For the assessment of clonogenic potential, U251 cells were cultured on soft agar for 24 h, and the amount of aggregates with 2–10, 11–50 and >50 cells was quantified (Fig. 5c). -Arg cells formed significantly fewer aggregates with high cell numbers (~20 % of the >50-cell aggregates relative to control conditions and to 60 % for -Lys cells).

The data indicate that arginine deprivation severely impairs cell adhesion.

Arginine deprivation affects organization of actin cytoskeleton

The above described arginine deprivation-related effects could be evoked by the observed alterations in actin cytoskeleton organization (see Fig. 2) and/or actin synthesis. We addressed this supposition using U251 cells, which exhibited more pronounced morphological alterations upon arginine deprivation.

Western blotting showed no significant difference in the overall content of β- and γ-actins as well as of β-tubulin in the lysates of -Arg, -Lys and control cells, indicating that arginine deprivation did not affect total actin level (Fig. 5d).

To assess actin filament content, we also employed flow cytometry. Cells were stained with Alexa-conjugated phalloidin and the fluorescence intensity spectra of 10,000 cells were collected. As shown in Fig. 5e, the mean fluorescence intensity (presented as GeoMean) was evidently smaller in -Arg cells than in -Lys and control cells, indicating that -Arg cells contained significantly less actin filaments. As expected, there was practically no difference in the GeoMean values for rat glia cultured in the examined conditions (Electronic Supplementary Material VI).

Since there is no dramatic difference in binding of phalloidin to mammalian actin isoforms (Allen et al. 1996), we performed a sedimentation assay to characterize β- or γ-actins content by Western blotting in the supernatant (containing monomeric G-actin and/or small oligomers) and pellet (containing filamentous F-actin and/or actin bundles). Densitometric analysis of the supernatant and pellet fractions is presented in Fig. 5f. We observed higher content of β-actin in the supernatant fraction of -Arg cells in comparison with -Lys and control cells. Contrary to that, there was no pronounced difference in the γ-actin fraction content. Similar observation was made for lysates, which prior to ultracentrifugation were pre-incubated with phalloidin to prevent possible filament disassembly during sample processing (Fig. 5g).

Analogous analysis of microtubule organization with anti-β-tubulin antibodies revealed no evident difference in the microtubule versus tubulin dimer ratio of samples from -Arg, -Lys and control cells (Fig. 5h).

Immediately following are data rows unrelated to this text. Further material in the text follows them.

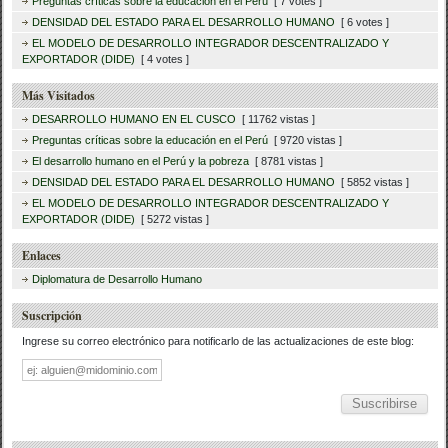
Preguntas críticas sobre la educación en el Perú
[ 7 votes ]
DENSIDAD DEL ESTADO PARA EL DESARROLLO HUMANO
[ 6 votes ]
EL MODELO DE DESARROLLO INTEGRADOR DESCENTRALIZADO Y
EXPORTADOR (DIDE)
[ 4 votes ]
Más Visitados
DESARROLLO HUMANO EN EL CUSCO
[ 11762 vistas ]
Preguntas críticas sobre la educación en el Perú
[ 9720 vistas ]
El desarrollo humano en el Perú y la pobreza
[ 8781 vistas ]
DENSIDAD DEL ESTADO PARA EL DESARROLLO HUMANO
[ 5852 vistas ]
EL MODELO DE DESARROLLO INTEGRADOR DESCENTRALIZADO Y
EXPORTADOR (DIDE)
[ 5272 vistas ]
Enlaces
Diplomatura de Desarrollo Humano
Suscripción
Ingrese su correo electrónico para notificarlo de las actualizaciones de este blog:
Dirección
de
correo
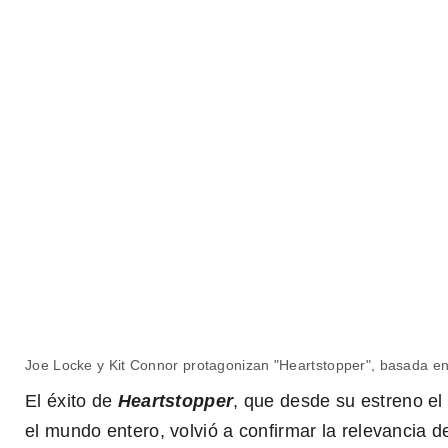
Joe Locke y Kit Connor protagonizan "Heartstopper", basada en
Tráiler de "Heartstopper"
El éxito de
Heartstopper
, que desde su estreno el 
el mundo entero, volvió a confirmar la relevancia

Arginine deprivation impairs β-actin arginylation

The impact of arginine deprivation on cell migration and cytoskeleton organization resembled to some extent the findings in mouse cells with knockdown or treated with inhibitors of arginyl transferase 1 (Ate1), an enzyme responsible for protein arginylation (Saha et al. 2012; Karakozova et al. 2006). This implies that arginine deprivation could affect β-actin arginylation. To verify this hypothesis, we performed 2D electrophoresis and mass spectrometry analysis (Fig. 6).
Fig. 6

Arginine deprivation impairs β-actin arginylation. a 2D-electrophoresis of cell lysates probed with anti-actin antibody. Arrows point to major actin isoelectric forms. “−” and “+”, lower and higher pH, respectively. b Deconvoluted MS/MS spectrum of the N-terminally arginylated β-actin peptide, with carbamidomethyl modification on cysteine (MH+ 1,935.89 Da, mass error 9.14 ppm). ProteinLynx Global Server software assigned following 15 fragment products of precursor peptide to the observed spectrum (mass error in ppm given in brackets): y2 (−1.4022), y3 (−2.3098), y5 (0.8842), y6 (1.8187), y8 (−0.1555), y10 (0.0295), y11 (−1.0726), y12 (0.4542), y13 (−0.5259), b12 (8.5818), y8-H2O (0.1441), y9-H2O (−4.6865), y10-H2O (24.4993), y7-NH3 (5.1754), y13-NH3 (11.683). Inset in b, β-actin arginylation in -Arg and -Lys cells as the % of β-actin arginylation in control cells. Values are means ± SD. ***Statistical relevance p < 0.001

2D electrophoresis revealed a difference in the actin isoelectric pattern between the analyzed samples (Fig. 6a). Out of three major spots detected by anti-actin antibody in control and -Lys cells, only two with more acidic pI were seen in -Arg cells. This suggests changes in posttranslational modification of actin pattern, possibly due to impairment in β-actin arginylation.

MS^E data analysis with ProteinLynx Global Server 2.4 software allowed identification of arginylated N-terminal peptide. With this approach, we found Arg residue on the N-terminus of Asp2 and not on Asp3 of the β-actin sequence (RDDIAALVVDNGSGMCK), and its assignment to a mass peak on chromatogram based on the measured parent peptide mass and its corresponding fragment mass spectrum (Fig. 6b). The peptide coverage for β-actin molecule was between 78 and 88 % depending on the run.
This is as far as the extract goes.